A Ustra e seus auxiliares e sucessores coube manejar o pau-de-arara, o dispositivo disparador de choques elétricos, o “telefone”, os cigarros levados à boca (acesos) na posição invertida, os instrumentos de extração a seco de unhas e dentes etc. Monstruosidades utilizadas em sessões de tortura cuja natureza José Saramago, numa cena do Ensaio sobre a lucidez, tão bem faz ver, assim: “Posso ir-me embora, Que ideia a sua, homem, não se precipite, primeiro ainda terá que responder à pergunta que lhe tínhamos feito, Qual pergunta, Em que estava realmente a pensar quando disse ao seu amigo aquelas palavras, Já respondi, Dê-nos outra resposta, essa não serviu, Era a única que lhes podia dar porque é verdadeira, Isso é o que julga, Só se me puser a inventar, Faça-o, a nós não nos incomoda nada que invente as respostas que entender, com tempo e paciência, mais a aplicação adequada de certas técnicas, acabará por chegar à que pretendemos ouvir, Digam-me então qual é e acabemos com isso, Ah, não, assim não teria graça nenhuma, que ideia faz de nós, meu caro senhor, nós temos uma dignidade científica a respeitar, uma consciência profissional a defender, para nós é muito importante que sejamos capazes de demonstrar aos nossos superiores que merecemos o dinheiro que nos pagam e o pão que comemos, Estou perdido, Não tenha pressa.”

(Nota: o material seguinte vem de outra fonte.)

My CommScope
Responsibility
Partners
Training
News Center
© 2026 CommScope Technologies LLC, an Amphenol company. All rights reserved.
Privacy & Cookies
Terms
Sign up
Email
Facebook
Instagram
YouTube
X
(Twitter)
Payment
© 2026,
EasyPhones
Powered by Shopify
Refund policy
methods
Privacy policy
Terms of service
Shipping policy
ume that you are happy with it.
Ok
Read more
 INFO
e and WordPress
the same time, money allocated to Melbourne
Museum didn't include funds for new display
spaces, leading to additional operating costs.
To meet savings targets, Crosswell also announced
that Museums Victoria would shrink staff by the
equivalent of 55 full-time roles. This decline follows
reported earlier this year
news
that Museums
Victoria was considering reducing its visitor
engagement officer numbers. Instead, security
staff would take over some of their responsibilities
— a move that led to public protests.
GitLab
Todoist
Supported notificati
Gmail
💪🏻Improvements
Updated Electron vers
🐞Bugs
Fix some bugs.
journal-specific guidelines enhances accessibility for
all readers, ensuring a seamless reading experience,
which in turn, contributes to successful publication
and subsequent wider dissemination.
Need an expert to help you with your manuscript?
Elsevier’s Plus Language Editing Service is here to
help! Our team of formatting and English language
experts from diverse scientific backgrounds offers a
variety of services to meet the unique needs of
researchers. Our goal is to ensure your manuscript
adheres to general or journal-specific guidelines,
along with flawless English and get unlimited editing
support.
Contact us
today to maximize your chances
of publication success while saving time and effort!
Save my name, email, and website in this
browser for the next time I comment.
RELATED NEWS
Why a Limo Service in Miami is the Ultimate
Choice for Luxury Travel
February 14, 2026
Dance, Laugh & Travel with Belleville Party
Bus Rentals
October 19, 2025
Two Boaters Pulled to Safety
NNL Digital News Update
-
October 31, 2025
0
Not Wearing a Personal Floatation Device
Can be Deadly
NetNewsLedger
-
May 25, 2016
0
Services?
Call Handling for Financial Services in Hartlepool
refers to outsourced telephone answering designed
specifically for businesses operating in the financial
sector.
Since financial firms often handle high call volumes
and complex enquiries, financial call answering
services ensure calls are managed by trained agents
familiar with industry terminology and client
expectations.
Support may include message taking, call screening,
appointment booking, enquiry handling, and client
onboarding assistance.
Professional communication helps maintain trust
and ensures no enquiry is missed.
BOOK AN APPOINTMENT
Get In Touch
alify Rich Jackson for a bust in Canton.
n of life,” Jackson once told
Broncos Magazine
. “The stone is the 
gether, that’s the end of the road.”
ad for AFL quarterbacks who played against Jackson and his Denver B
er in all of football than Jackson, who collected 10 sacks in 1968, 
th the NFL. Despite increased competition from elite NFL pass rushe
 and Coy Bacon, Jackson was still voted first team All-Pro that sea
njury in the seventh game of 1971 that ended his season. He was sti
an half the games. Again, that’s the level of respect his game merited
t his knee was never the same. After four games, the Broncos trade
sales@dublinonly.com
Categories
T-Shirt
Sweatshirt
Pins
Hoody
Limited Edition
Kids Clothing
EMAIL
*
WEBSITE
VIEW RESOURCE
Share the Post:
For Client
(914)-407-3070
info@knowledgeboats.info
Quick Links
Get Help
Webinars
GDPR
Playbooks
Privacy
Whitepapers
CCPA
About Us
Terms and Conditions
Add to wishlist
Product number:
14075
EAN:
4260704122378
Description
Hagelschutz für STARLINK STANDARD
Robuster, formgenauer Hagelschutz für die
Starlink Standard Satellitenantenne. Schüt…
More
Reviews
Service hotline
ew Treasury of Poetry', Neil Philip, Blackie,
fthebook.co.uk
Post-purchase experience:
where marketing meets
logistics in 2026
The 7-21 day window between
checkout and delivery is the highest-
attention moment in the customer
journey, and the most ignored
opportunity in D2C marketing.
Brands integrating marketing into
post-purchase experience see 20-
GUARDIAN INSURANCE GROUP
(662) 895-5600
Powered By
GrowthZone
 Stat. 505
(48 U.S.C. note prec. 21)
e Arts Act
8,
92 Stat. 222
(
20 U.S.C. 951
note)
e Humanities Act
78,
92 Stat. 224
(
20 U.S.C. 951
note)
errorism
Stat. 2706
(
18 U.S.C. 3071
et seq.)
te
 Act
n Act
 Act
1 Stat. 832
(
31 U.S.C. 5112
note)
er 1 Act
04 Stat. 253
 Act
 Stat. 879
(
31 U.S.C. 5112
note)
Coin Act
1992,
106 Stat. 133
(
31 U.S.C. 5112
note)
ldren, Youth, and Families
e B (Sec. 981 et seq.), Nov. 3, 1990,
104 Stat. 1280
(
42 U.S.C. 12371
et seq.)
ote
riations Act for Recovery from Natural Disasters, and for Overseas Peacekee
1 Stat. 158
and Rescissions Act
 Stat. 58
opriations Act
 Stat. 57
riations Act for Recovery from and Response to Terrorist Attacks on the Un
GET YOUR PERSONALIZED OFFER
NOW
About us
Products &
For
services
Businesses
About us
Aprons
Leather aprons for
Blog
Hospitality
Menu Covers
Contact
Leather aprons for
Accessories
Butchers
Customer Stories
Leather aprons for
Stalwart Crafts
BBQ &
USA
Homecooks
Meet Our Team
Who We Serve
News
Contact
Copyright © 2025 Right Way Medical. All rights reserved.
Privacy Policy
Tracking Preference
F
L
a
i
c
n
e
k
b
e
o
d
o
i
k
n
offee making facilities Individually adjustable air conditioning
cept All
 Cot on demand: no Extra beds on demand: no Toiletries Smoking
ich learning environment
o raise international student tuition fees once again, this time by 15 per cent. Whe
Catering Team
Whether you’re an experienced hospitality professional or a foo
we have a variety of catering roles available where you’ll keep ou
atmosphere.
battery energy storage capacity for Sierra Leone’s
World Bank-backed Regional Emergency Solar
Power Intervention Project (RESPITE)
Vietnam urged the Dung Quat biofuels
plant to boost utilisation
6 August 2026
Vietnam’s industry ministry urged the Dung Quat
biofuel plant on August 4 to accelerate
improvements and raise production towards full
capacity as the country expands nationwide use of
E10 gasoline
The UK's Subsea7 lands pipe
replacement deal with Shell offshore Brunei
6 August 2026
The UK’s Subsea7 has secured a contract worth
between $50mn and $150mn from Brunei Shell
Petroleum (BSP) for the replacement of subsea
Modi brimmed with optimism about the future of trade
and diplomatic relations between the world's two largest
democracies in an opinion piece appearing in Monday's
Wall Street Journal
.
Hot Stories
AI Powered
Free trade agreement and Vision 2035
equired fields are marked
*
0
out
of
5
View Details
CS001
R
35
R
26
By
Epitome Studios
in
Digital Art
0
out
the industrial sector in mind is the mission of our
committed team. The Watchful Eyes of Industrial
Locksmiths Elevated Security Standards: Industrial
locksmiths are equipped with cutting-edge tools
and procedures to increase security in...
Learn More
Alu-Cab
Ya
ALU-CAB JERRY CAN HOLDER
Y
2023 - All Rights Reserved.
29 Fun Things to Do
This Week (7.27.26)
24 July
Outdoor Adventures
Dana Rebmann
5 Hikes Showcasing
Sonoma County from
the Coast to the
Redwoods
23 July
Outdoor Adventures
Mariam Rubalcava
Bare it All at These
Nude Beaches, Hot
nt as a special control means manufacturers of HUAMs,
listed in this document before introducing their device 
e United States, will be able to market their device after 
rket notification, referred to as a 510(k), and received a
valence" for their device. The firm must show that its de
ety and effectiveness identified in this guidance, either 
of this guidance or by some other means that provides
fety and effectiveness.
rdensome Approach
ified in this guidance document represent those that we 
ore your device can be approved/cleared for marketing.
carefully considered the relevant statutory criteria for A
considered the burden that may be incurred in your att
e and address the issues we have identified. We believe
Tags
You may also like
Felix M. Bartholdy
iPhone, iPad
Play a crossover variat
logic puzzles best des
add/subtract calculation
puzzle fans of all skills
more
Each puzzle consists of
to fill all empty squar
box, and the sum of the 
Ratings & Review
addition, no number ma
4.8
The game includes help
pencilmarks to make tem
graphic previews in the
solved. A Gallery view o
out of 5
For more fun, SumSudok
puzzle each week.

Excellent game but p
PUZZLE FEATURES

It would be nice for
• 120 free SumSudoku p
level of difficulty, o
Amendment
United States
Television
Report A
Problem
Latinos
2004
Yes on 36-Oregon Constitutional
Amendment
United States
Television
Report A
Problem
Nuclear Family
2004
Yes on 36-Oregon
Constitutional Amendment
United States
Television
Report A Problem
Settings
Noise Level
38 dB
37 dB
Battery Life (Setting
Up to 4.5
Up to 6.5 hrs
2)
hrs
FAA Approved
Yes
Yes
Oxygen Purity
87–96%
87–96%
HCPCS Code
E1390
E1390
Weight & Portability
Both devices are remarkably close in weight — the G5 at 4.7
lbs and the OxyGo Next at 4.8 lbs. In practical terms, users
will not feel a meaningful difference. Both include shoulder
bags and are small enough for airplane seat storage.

Afinal, era preciso quebrar sem dó nem piedade qualquer resistência individual ou coletiva à receita (massacrante) de desenvolvimento econômico adotada pela ditadura militar, sintetizada na famosa frase do poderoso Ministro da Fazenda, Delfim Netto: “fazer o bolo crescer, para depois dividi-lo”. Dividi-lo, é certo, entre os que sobrevivessem às dores econômicas (inflação, carestia e fome) e políticas (ditadura e repressão). E, ainda assim, deixando em paz o índice de Gini, ou seja, nada de pensar em políticas redistributivas (às favas com Celso Furtado e escrúpulos sociais!).

Não se negue aos golpistas e ditadores e a seus agentes civis e militares admiração (não digo aplausos) pela concepção e implementação de um projeto (eles o tinham, ao contrário dos disfarçados golpistas mais recentes), sem desviar dos fins (não digo dos tantos interesses inconfessáveis que eles escondiam), combinando meios da teoria econômica liberal e da governabilidade sob suspensão da democracia, muito embora a prática, naquele tempo, andasse em voga, incentivada pelo gigante vizinho que tinha muito a perder caso a União Soviética levasse a melhor na Guerra Fria em curso.

Triste é perceber, porém, que muitos de nós ainda são os mesmos e vivem como nossos avós e bisavós, e não se deram conta de que aquela roupa não nos serve mais – pois já então era apertada e de mau gosto, além de sempre manchada de sangue. Mais triste ainda é perceber que alguns de nós e seus filhos e netos têm saudades de uma tragédia que não viveram.

Mas se tristeza não tem fim e felicidade sim, que aos cabelos desta nos agarremos quando ameaça partir: muitos de nós decidiram a favor da democracia, nos recentes momentos em que ela esteve ameaçada, um bom número com inteligência para saber que o bolo cresce quando é bem dividido (aparente paradoxo da macroeconomia keynesiana), assim como cresce a alma (ou pelo menos não se apequena ainda mais), quando a democracia é, senão amada, minimamente desejada e defendida. Aquele Brasil, para nós, se possível, nunca mais! Que 31 de Março permaneça sendo uma avenida que de vez em quando o riacho soterrado, revoltoso, alaga – que não volte a ser túnel ou ponte para escuros dias e para noites sem estrelas.

 


Valdemir Pires é economista.  É autor, entre outros, dos livros “Finanças pessoais – fundamentos e dicas”, “Orçamento participativo” e “Imagens do tempo”.